Pour faire face aux crises écologique, économique et sociale que subit l’industrie automobile, certains acteurs politiques, au premier rang desquels le Premier ministre, n’ont rien trouvé de mieux que de promouvoir la construction d’un nouveau circuit de Formule1 aux portes de Paris. Alors que tout indique que le secteur automobile doit changer de modèle pour rencontrer les attentes des consommateurs, la France opte pour un projet d’infrastructure de pur prestige. L’un des lieux envisagés pour implanter ce nouveau circuit de F1 est un terrain prévu pour accueillir le plus grand projet d’agriculture biologique d’Ile-de-France sur les communes de Flins et des Mureaux. Pire, ce circuit se situerait sur l’une des principales nappes phréatiques d’Ile de France… ! Alors que les principaux constructeurs automobiles quittent la formule1, nous demandons que la France abandonne immédiatement ce projet de circuit d’un autre temps et rende ces terres aux agriculteurs.
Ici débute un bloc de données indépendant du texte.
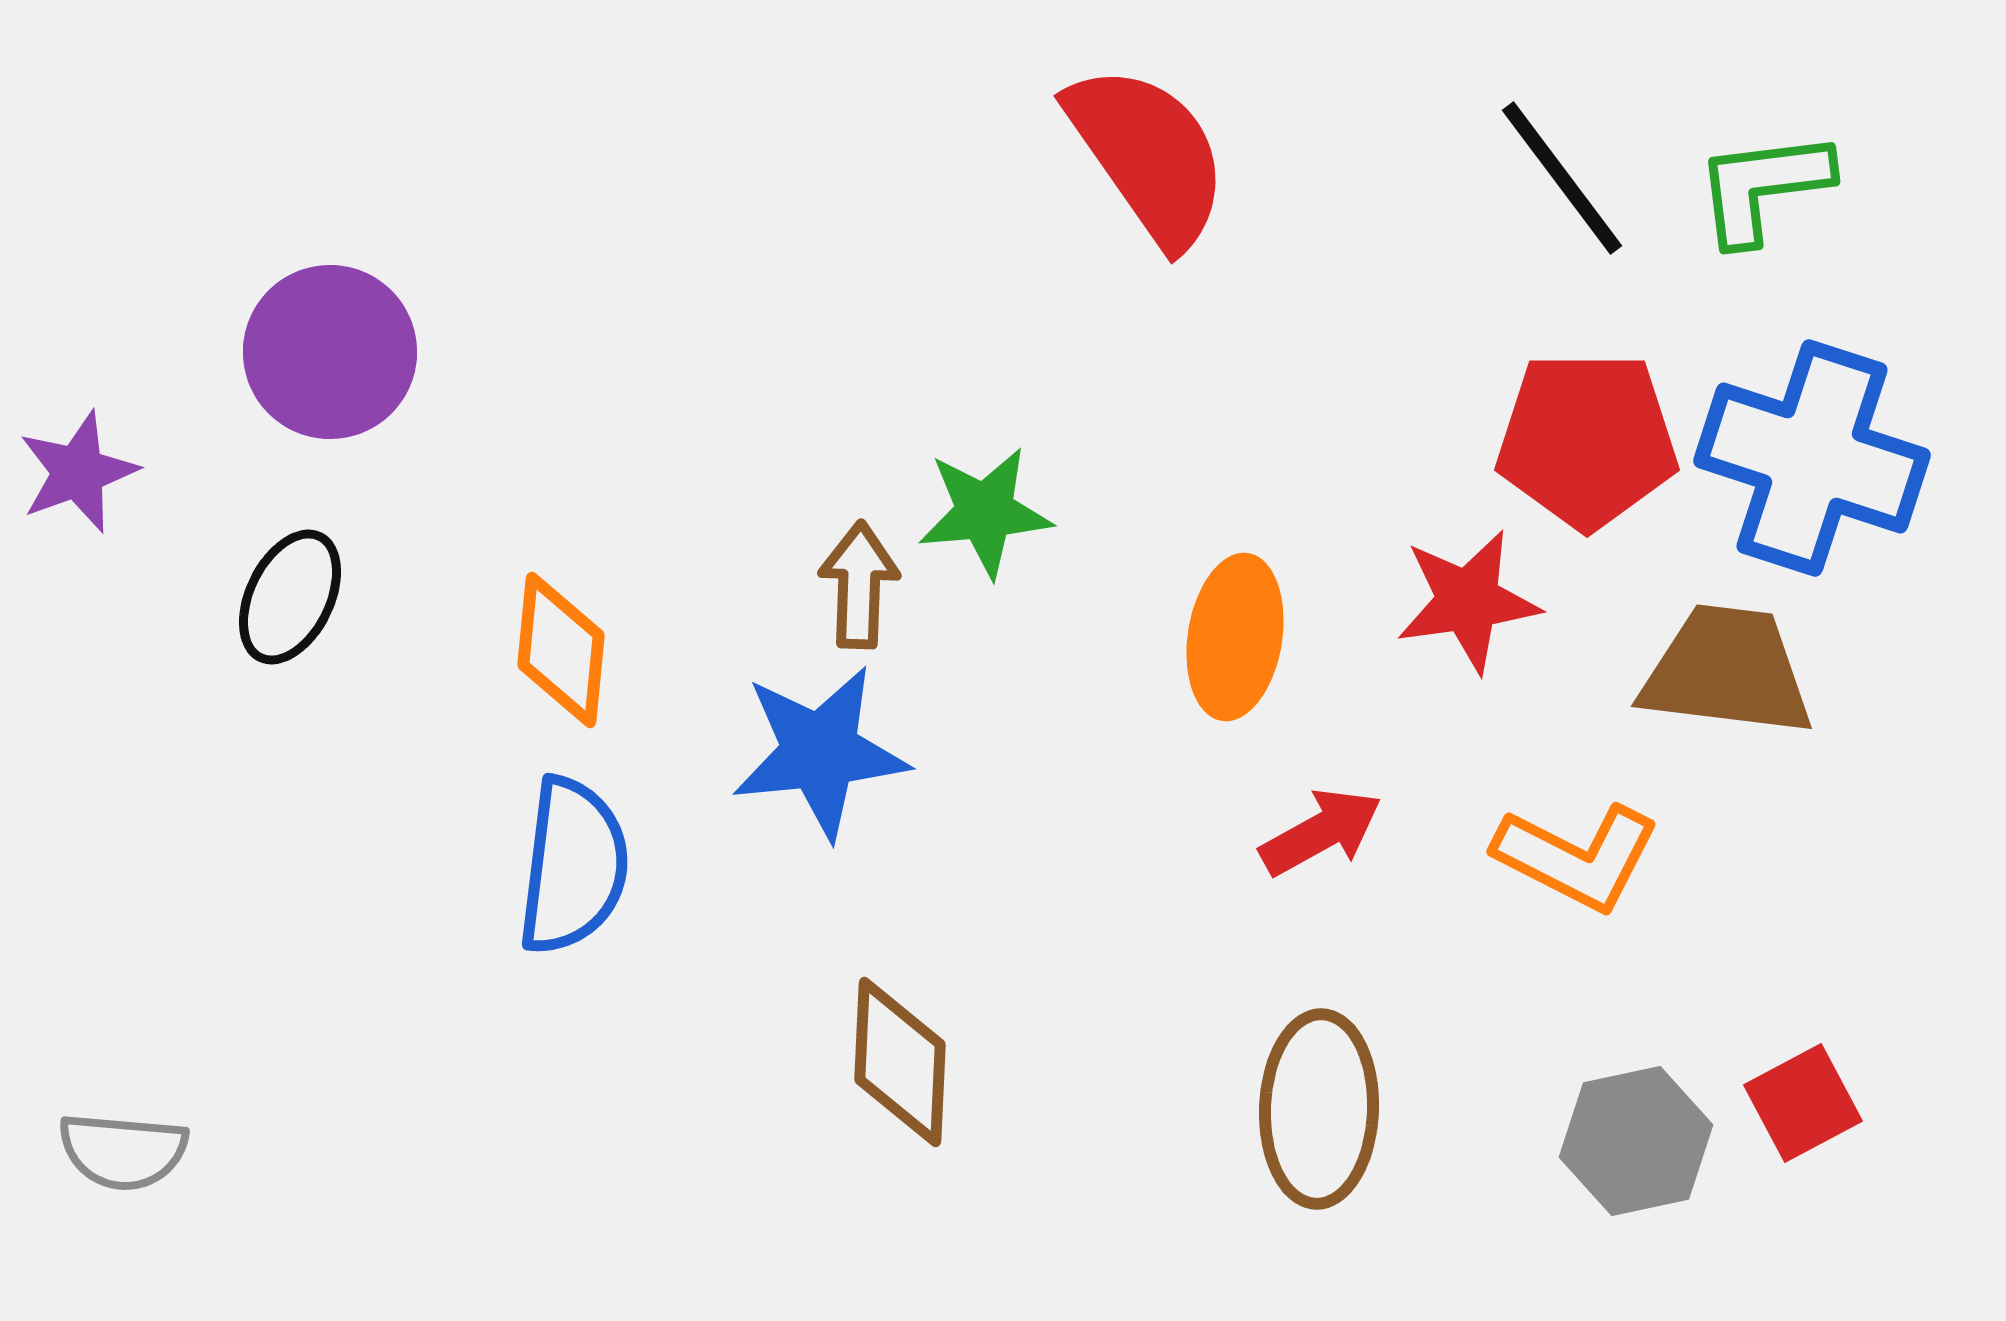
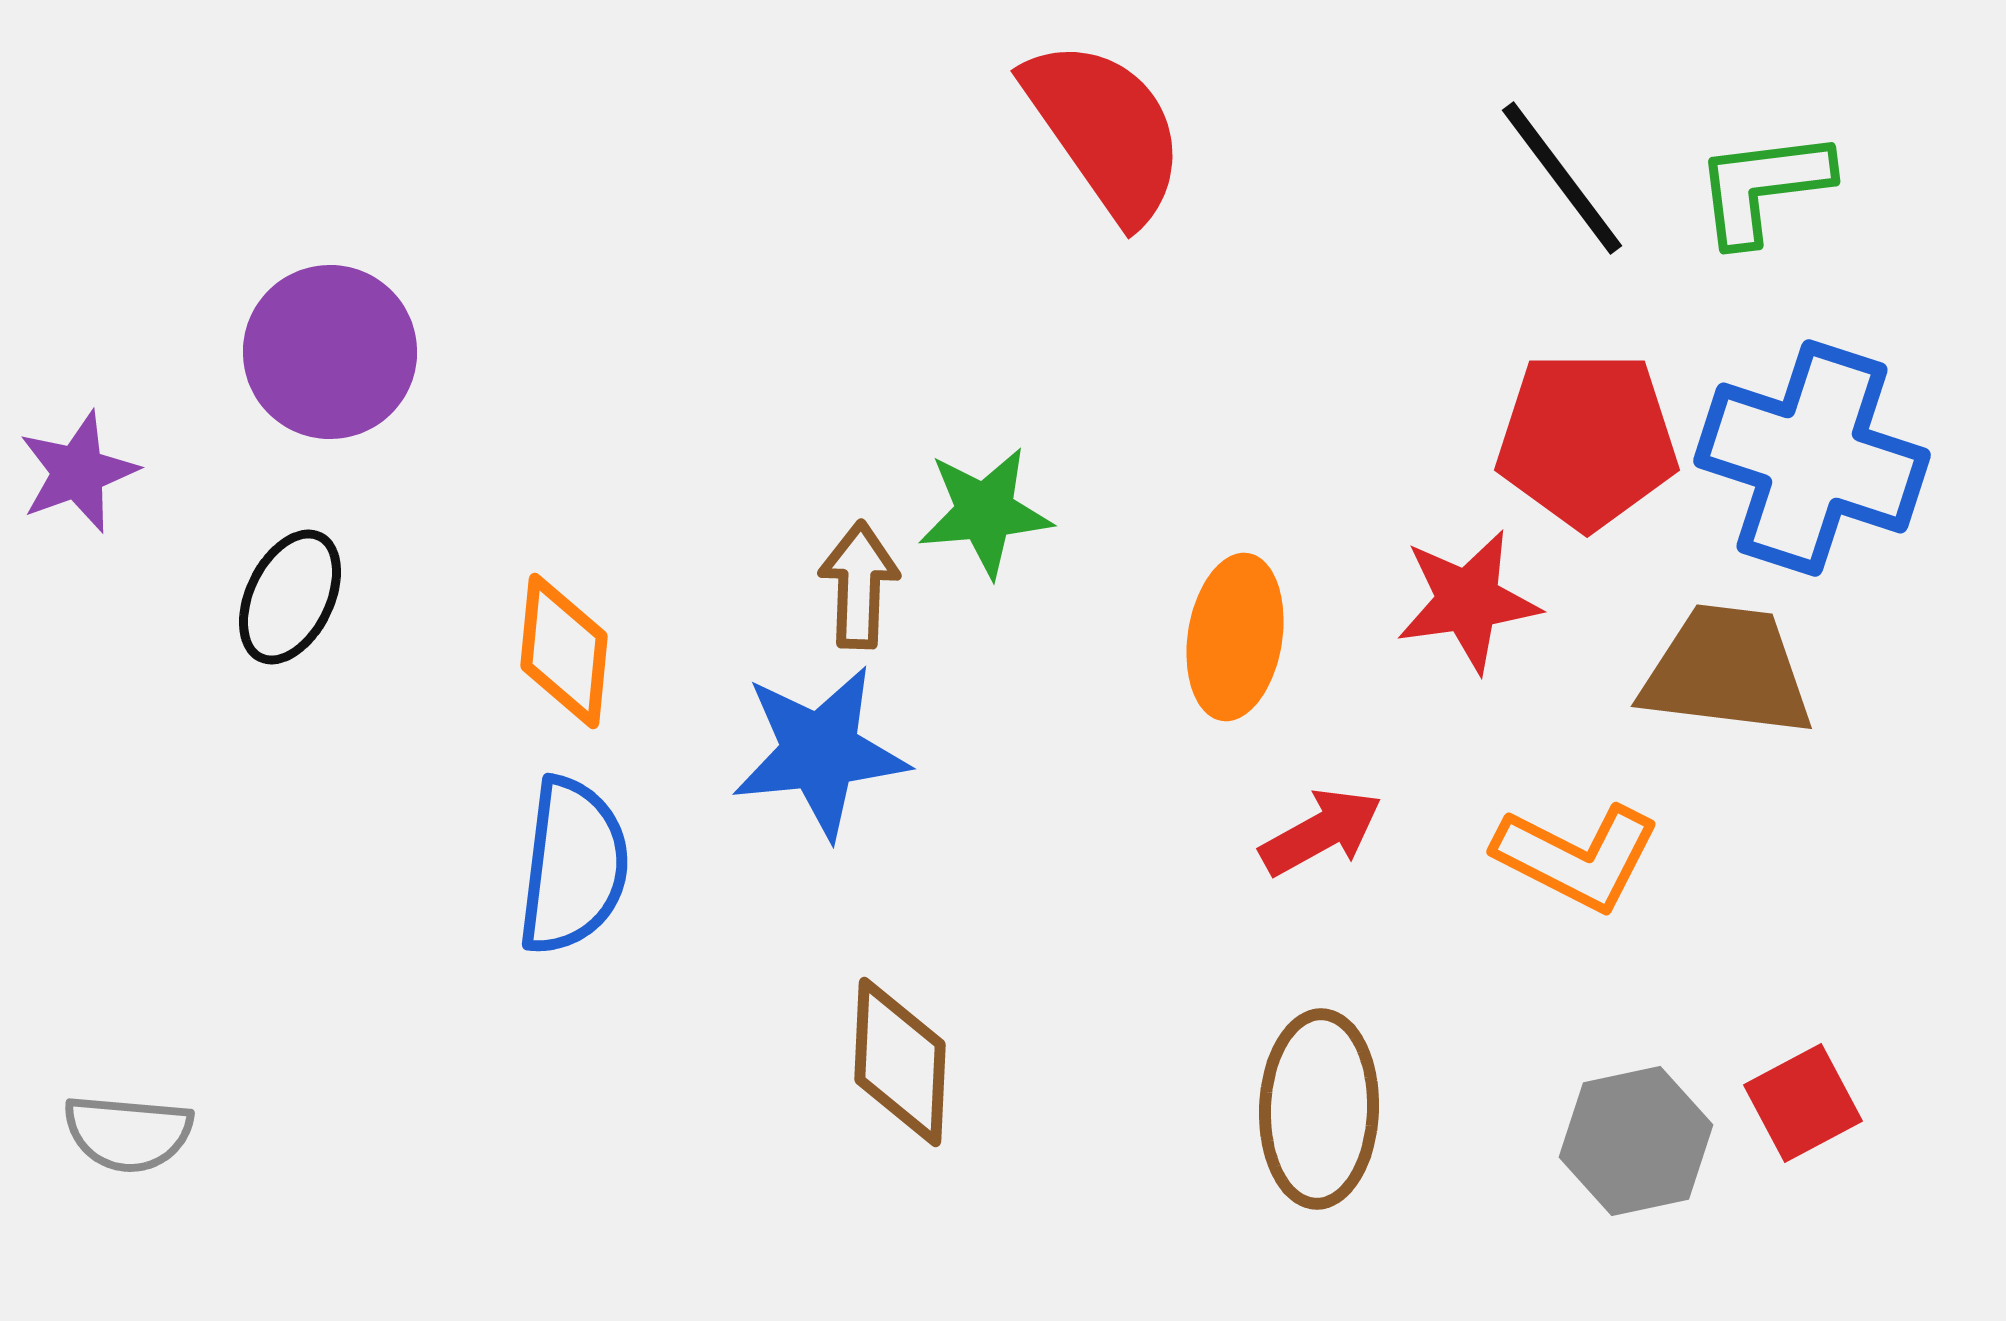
red semicircle: moved 43 px left, 25 px up
orange diamond: moved 3 px right, 1 px down
gray semicircle: moved 5 px right, 18 px up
• Flins sans F1 : http://www.flinssanscircuitf1.org/
• Val d’Oise sans F1 : http://www.valdoisesansf1.org/


Nucléaire : l'EPReuve de force !

Même dans les scénarios productivistes les moins favorables à la maîtrise de l’énergie, la France est et restera pour longtemps un pays dont les moyens de production dépassent allègrement la consommation électrique moyenne. Pourtant, en favorisant le développement du chauffage électrique (dont l’efficacité énergétique ne dépasse pas 30 %) ainsi que la climatisation en été, la France subit des hausses brutales de sa consommation notamment en fin de journée. Ces pics de consommation obligent la France à recourir à de vieilles centrales fioul et charbon, seules aptes à répondre à cette demande spécifique, faute d’investissement dans les énergies renouvelables. Le bilan carbone du kWh électrique en période de pointe de consommation est évalué à plus de 600 grammes de CO2.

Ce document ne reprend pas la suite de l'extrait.